In the present study, the frequency of patients without chest pain was higher in the group with a longer D2C time. Previous studies reported that patients with myocardial infarction presenting without chest pain not only presented late to hospital but also had a lower likelihood of receiving a timely reperfusion strategy, resulting in poor outcomes.28,29 Park et al. reported that a non-chest pain-based chief complaint was an independent predictor of longer D2B times in patients with STEMI.30 The other predictors of D2B time delay reportedly include hospital transfer, non-daytime presentation, and treatment at low-volume centers.11 Moreover, the D2C time was more delayed in patients with non-chest pain complaints than in patients complaining of chest pain, which may be ascribed to delays in performing ECGs and low triage scores.11 In patients with CS, it is desirable to perform an ECG earlier to shorten the D2C time.

Study Limitations

This study has some limitations.

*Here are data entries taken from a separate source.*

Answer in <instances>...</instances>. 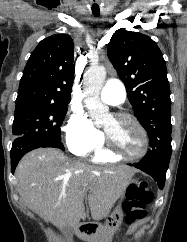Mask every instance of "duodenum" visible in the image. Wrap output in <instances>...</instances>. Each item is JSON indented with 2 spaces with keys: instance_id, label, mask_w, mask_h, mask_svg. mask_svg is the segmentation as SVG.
Segmentation results:
<instances>
[{
  "instance_id": "obj_1",
  "label": "duodenum",
  "mask_w": 187,
  "mask_h": 242,
  "mask_svg": "<svg viewBox=\"0 0 187 242\" xmlns=\"http://www.w3.org/2000/svg\"><path fill=\"white\" fill-rule=\"evenodd\" d=\"M74 230H75V233L81 237L88 236L94 233V228L92 227V225L86 222L78 223L75 226Z\"/></svg>"
}]
</instances>
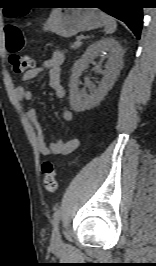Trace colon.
<instances>
[{"label":"colon","mask_w":156,"mask_h":266,"mask_svg":"<svg viewBox=\"0 0 156 266\" xmlns=\"http://www.w3.org/2000/svg\"><path fill=\"white\" fill-rule=\"evenodd\" d=\"M6 49L9 52V61L15 72L21 73L29 70L34 66V61L27 55H21L20 52L25 46V35L23 31L15 25H7L5 28ZM44 175V188L54 193L57 190V171L54 164L45 161L42 164Z\"/></svg>","instance_id":"5ec220e1"}]
</instances>
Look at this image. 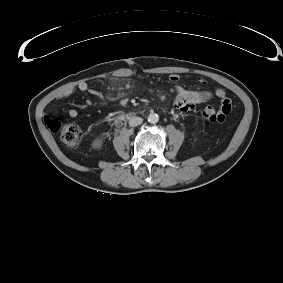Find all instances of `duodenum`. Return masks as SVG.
<instances>
[{
    "mask_svg": "<svg viewBox=\"0 0 283 283\" xmlns=\"http://www.w3.org/2000/svg\"><path fill=\"white\" fill-rule=\"evenodd\" d=\"M133 117H134V114L129 113V114L123 115L122 118H121V120H122V121H126V120H128V119L133 118Z\"/></svg>",
    "mask_w": 283,
    "mask_h": 283,
    "instance_id": "1",
    "label": "duodenum"
}]
</instances>
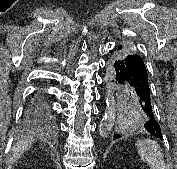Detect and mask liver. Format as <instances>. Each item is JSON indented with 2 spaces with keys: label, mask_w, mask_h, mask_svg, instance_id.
Returning a JSON list of instances; mask_svg holds the SVG:
<instances>
[{
  "label": "liver",
  "mask_w": 177,
  "mask_h": 169,
  "mask_svg": "<svg viewBox=\"0 0 177 169\" xmlns=\"http://www.w3.org/2000/svg\"><path fill=\"white\" fill-rule=\"evenodd\" d=\"M32 142H34L32 139L19 141L13 148L12 157L10 159L11 163H15L22 156L24 151L31 146Z\"/></svg>",
  "instance_id": "6515ba94"
}]
</instances>
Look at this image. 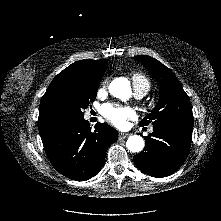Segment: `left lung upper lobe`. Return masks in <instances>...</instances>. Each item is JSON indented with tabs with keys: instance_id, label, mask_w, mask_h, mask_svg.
<instances>
[{
	"instance_id": "left-lung-upper-lobe-1",
	"label": "left lung upper lobe",
	"mask_w": 221,
	"mask_h": 221,
	"mask_svg": "<svg viewBox=\"0 0 221 221\" xmlns=\"http://www.w3.org/2000/svg\"><path fill=\"white\" fill-rule=\"evenodd\" d=\"M156 79L160 87L157 106L141 122V126L151 121L154 127L171 125L193 128L190 99L174 74L161 62L150 56H135Z\"/></svg>"
}]
</instances>
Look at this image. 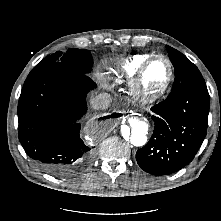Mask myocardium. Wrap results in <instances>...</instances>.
<instances>
[{
  "label": "myocardium",
  "mask_w": 221,
  "mask_h": 221,
  "mask_svg": "<svg viewBox=\"0 0 221 221\" xmlns=\"http://www.w3.org/2000/svg\"><path fill=\"white\" fill-rule=\"evenodd\" d=\"M157 59H162L168 64L169 76H168L166 83L161 89L155 92L147 93L142 89V80L148 67ZM174 74H175L174 65L172 61L170 60V58L161 54L152 55L151 57H149L147 60H145L142 63L137 73L131 79L130 92L132 96L134 97V99L141 104L154 103L160 100L161 98H163L169 92L174 81Z\"/></svg>",
  "instance_id": "obj_1"
}]
</instances>
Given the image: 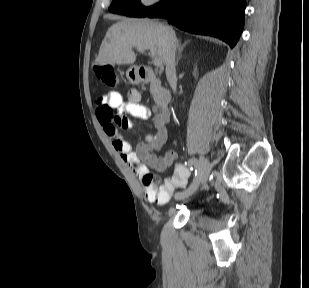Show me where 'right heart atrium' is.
<instances>
[{"instance_id":"obj_1","label":"right heart atrium","mask_w":309,"mask_h":288,"mask_svg":"<svg viewBox=\"0 0 309 288\" xmlns=\"http://www.w3.org/2000/svg\"><path fill=\"white\" fill-rule=\"evenodd\" d=\"M163 0H139V3L144 8H153L159 5Z\"/></svg>"}]
</instances>
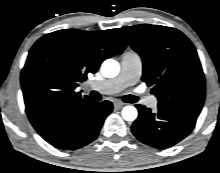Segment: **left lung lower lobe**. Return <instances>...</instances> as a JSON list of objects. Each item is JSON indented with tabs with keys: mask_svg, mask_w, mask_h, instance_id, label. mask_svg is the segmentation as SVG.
Returning a JSON list of instances; mask_svg holds the SVG:
<instances>
[{
	"mask_svg": "<svg viewBox=\"0 0 220 173\" xmlns=\"http://www.w3.org/2000/svg\"><path fill=\"white\" fill-rule=\"evenodd\" d=\"M139 117L132 125V132L141 142L155 147L167 148L182 140L194 127L197 116L166 107H158L152 113L144 105H136Z\"/></svg>",
	"mask_w": 220,
	"mask_h": 173,
	"instance_id": "obj_1",
	"label": "left lung lower lobe"
}]
</instances>
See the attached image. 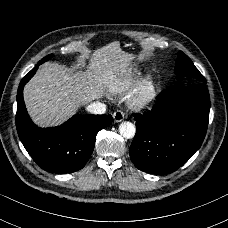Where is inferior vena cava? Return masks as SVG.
I'll list each match as a JSON object with an SVG mask.
<instances>
[{"label": "inferior vena cava", "mask_w": 228, "mask_h": 228, "mask_svg": "<svg viewBox=\"0 0 228 228\" xmlns=\"http://www.w3.org/2000/svg\"><path fill=\"white\" fill-rule=\"evenodd\" d=\"M88 112L96 115H102L106 112V105L101 102H93L87 106Z\"/></svg>", "instance_id": "inferior-vena-cava-1"}]
</instances>
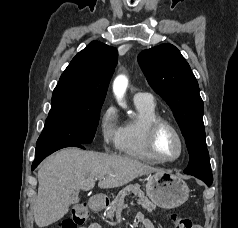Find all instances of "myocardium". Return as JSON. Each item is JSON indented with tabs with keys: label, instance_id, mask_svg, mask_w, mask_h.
Instances as JSON below:
<instances>
[{
	"label": "myocardium",
	"instance_id": "obj_1",
	"mask_svg": "<svg viewBox=\"0 0 238 228\" xmlns=\"http://www.w3.org/2000/svg\"><path fill=\"white\" fill-rule=\"evenodd\" d=\"M163 129H168L173 134L179 145V153L174 158H164L159 154L157 150V138ZM146 145L150 154L161 163H170L177 161L183 155L185 148L183 138L178 129L170 121L164 118H158L149 124L146 134Z\"/></svg>",
	"mask_w": 238,
	"mask_h": 228
}]
</instances>
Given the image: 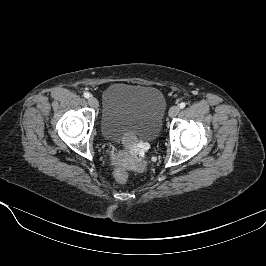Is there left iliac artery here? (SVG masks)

Details of the emergency systems, including the methods of collaboration between the emergency physicians and cardiologists in each hospital participating in K-ACTIVE, were not available in this study. Moreover, information on the respiratory status necessitating intubation and the use of a ventilator, which are related to the time course of treatment, was not available in this registry.

Conclusions

In conclusion, in patients with AMI complicated by CS, in-hospital mortality was lower in those with shorter than longer D2C times. This implies that implementing systems to ensure cardiologists provide the initial response to patients with CS, optimizing in-hospital workflows that enable rapid responses to patients with CS who do not complain of chest pain, and improving physicians’ diagnostic ability could potentially shorten the D2C time.

Acknowledgments

The authors thank all the investigators, clinical research coordinators, and data managers involved in K-ACTIVE for their contributions.

Sources of Funding

None.

Disclosures

Y.A., J.A., Y.I., K.T., and K.K. are members of Circulation Journal’s Editorial Team. The remaining authors have no conflicts of interest to declare.

IRB Information

This study was approved by the Ethics Committee of Nippon Medical School Musashi-Kosugi Hospital (Reference no. 785-6-14).

Date Availability

The deidentified participant data will not be shared.